By comparing the reconstructed images in Fig. 2, Fig. 3 and Fig. 4, the performance and action of the methods can be seen: DEFR effectively mitigates the conjugate artifacts that are present in the IFFT and ISAM; ISAM brings the areas into focus away from the focal plane that are blurred in IFFT and DEFR; and DEFR+ISAM achieves the combined benefit of its two constituent steps. As well as also having this combined effect, MBIR+ produces images very close to the ground truth, and significantly outperforms any existing model or combination thereof.

The advantages from MBIR approaches over DEFR+ISAM suggests that being able to exploit the multidimensional sparsity present in the focussed image after ISAM resampling is valuable.

4.4 Real data validation

Whilst the results in Section 4.3 allow us to objectively analyze reconstructions against a ground truth, and between various methods, we also validated this with real full-range measurements. In this section, we apply the same methods to extend the depth range from measurements directly from a commercial OCT system. Since we no longer have a ground truth, this analysis will necessarily be qualitative, with our observations qualified by the results in Sec. 4.3.

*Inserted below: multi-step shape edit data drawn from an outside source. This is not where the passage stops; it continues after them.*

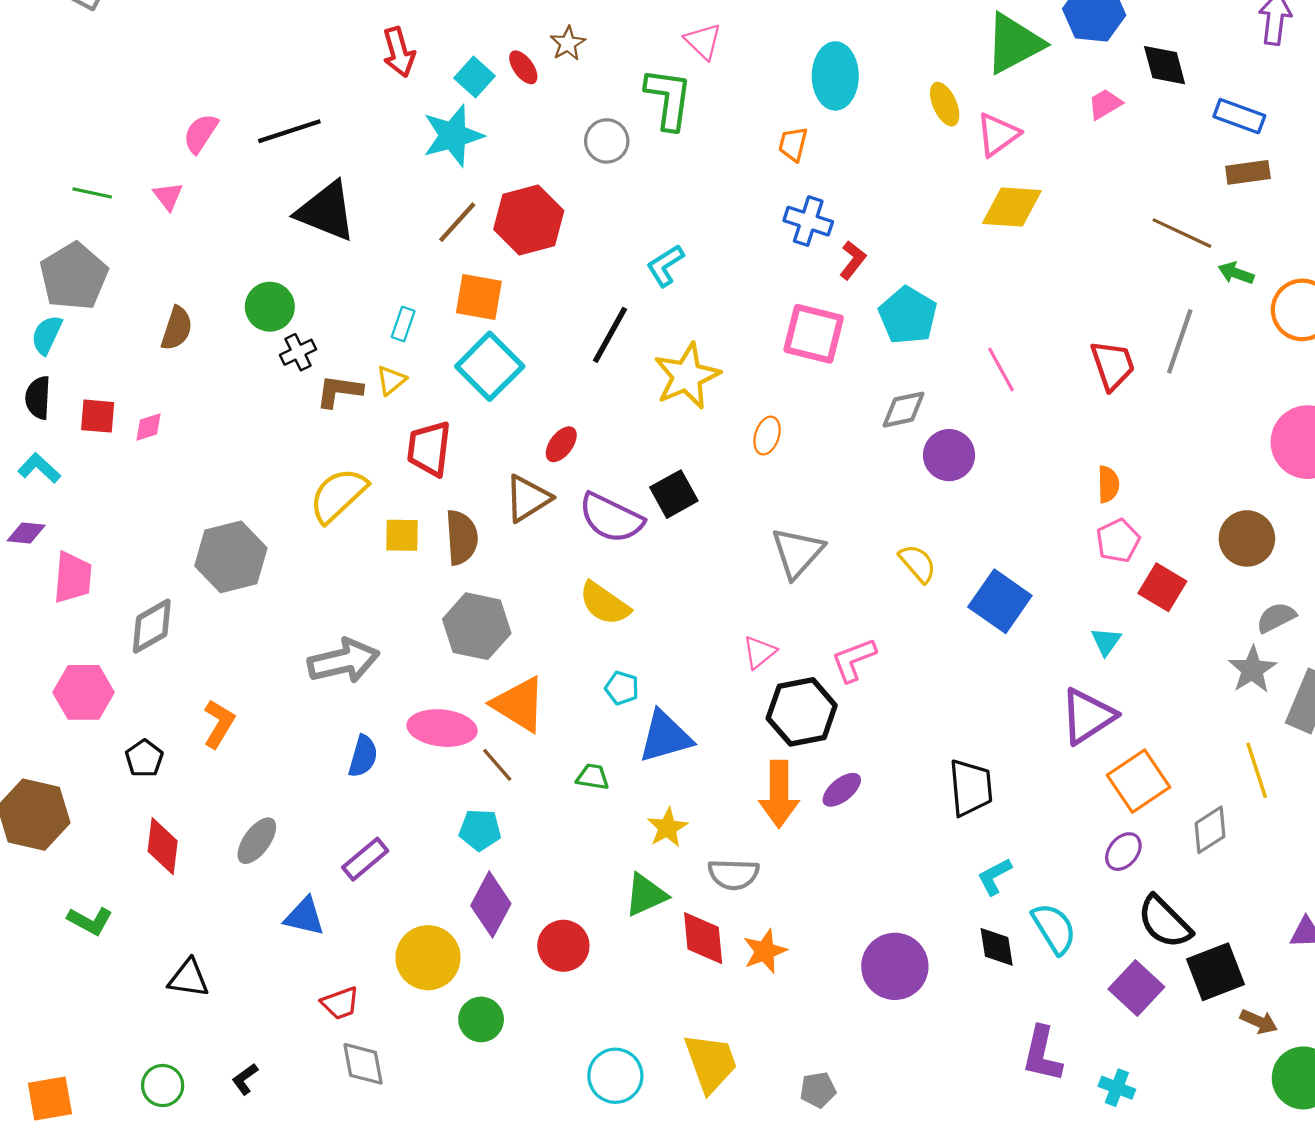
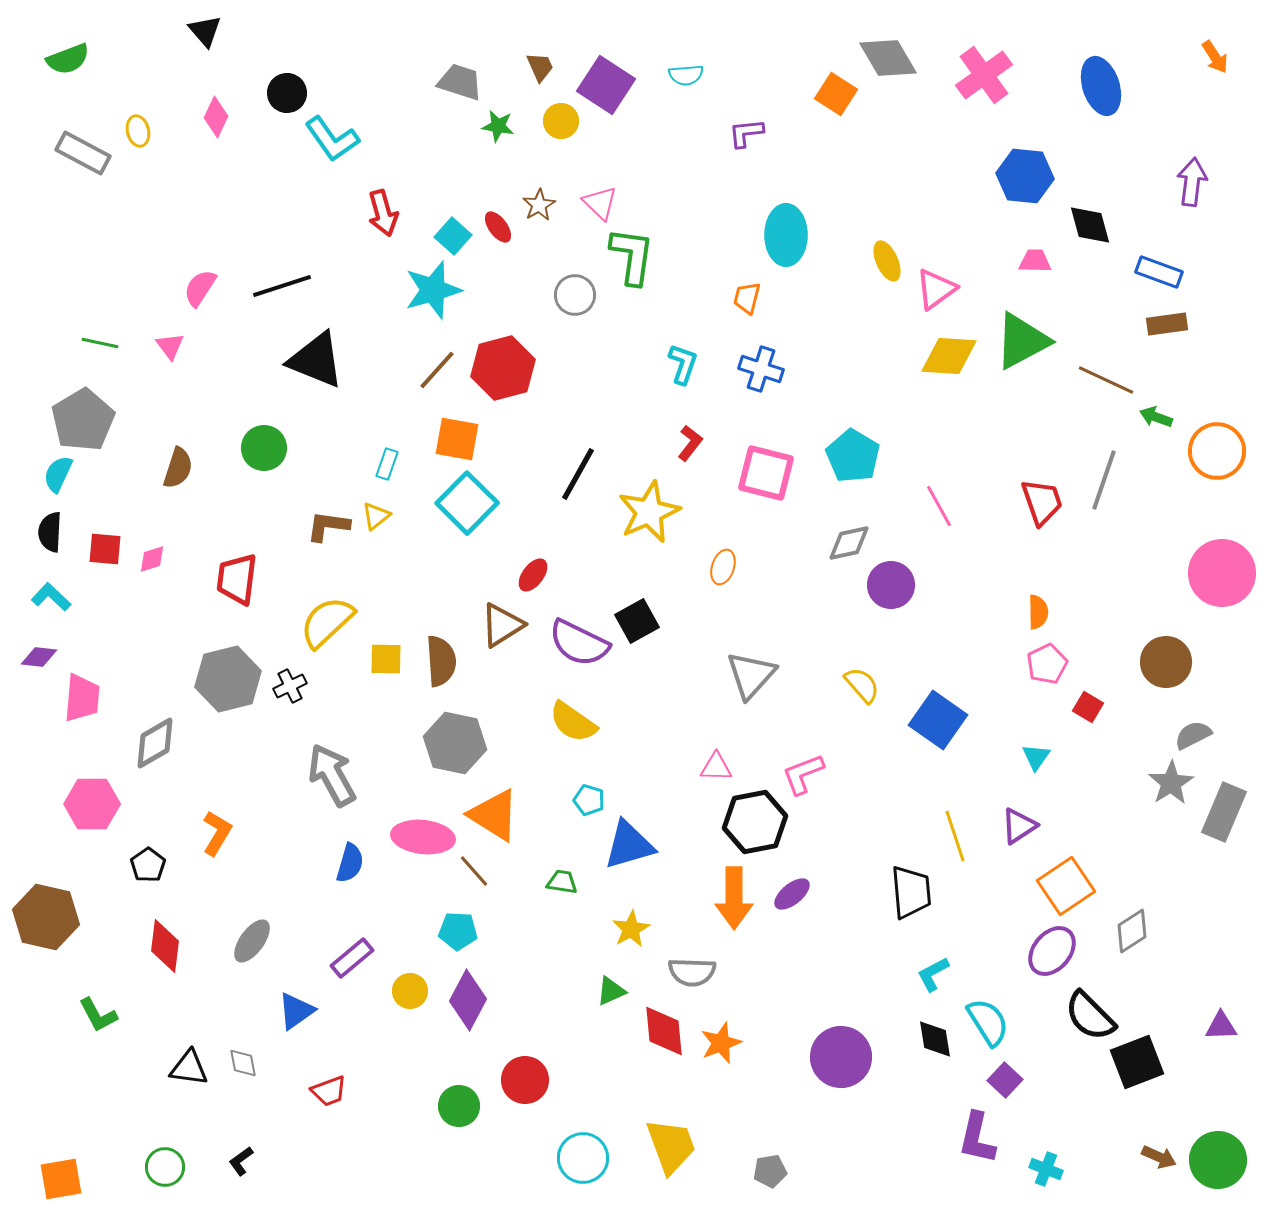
pink triangle: (703, 41) -> (600, 203), moved
green triangle: (1014, 43) -> (1022, 341), moved
pink trapezoid: (1105, 104) -> (1035, 261), turned 32
red L-shape: (853, 260) -> (690, 443), moved
cyan L-shape: (665, 266) -> (683, 364), moved, turned 141
black cross: (298, 352) -> (290, 686), moved
red trapezoid: (429, 449) -> (237, 579), moved
red square: (1162, 587) -> (1088, 707), size x0.7
pink triangle: (759, 652) -> (716, 767), turned 40
gray arrow: (344, 661) -> (332, 775), turned -106
purple triangle: (1088, 716) -> (1019, 826), size x0.7
yellow line: (1257, 770) -> (955, 836), moved
purple ellipse: (1123, 852) -> (1052, 951), size x1.4
green triangle: (646, 895) -> (611, 991), size x0.7
blue triangle: (305, 917) -> (296, 1011), turned -48
green L-shape: (90, 921) -> (98, 1015), turned 33
red circle: (563, 946) -> (525, 1080), moved
yellow circle: (428, 958) -> (410, 991), moved, size x0.6
purple square: (1136, 988) -> (1005, 1080), moved, size x0.7
brown arrow: (1259, 1022) -> (1159, 1157), moved
gray diamond: (363, 1064) -> (243, 1063), moved, size x0.7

Firstly, we have shown reconstructions from the similiar beaded gel and cucumber samples as used in Sec. 4.3. The samples are shown in Fig. 5, Fig. 6 and Fig. 7 respectively, but with the focal plane positioned at the zero-delay position and taking the fully-sampled spectroscopic data.

 figure: Fig. 5.

Fig. 5. Reconstructions of beaded gel sample with real measurements. The various methods and their implementation are detailed in Sec. 4.2.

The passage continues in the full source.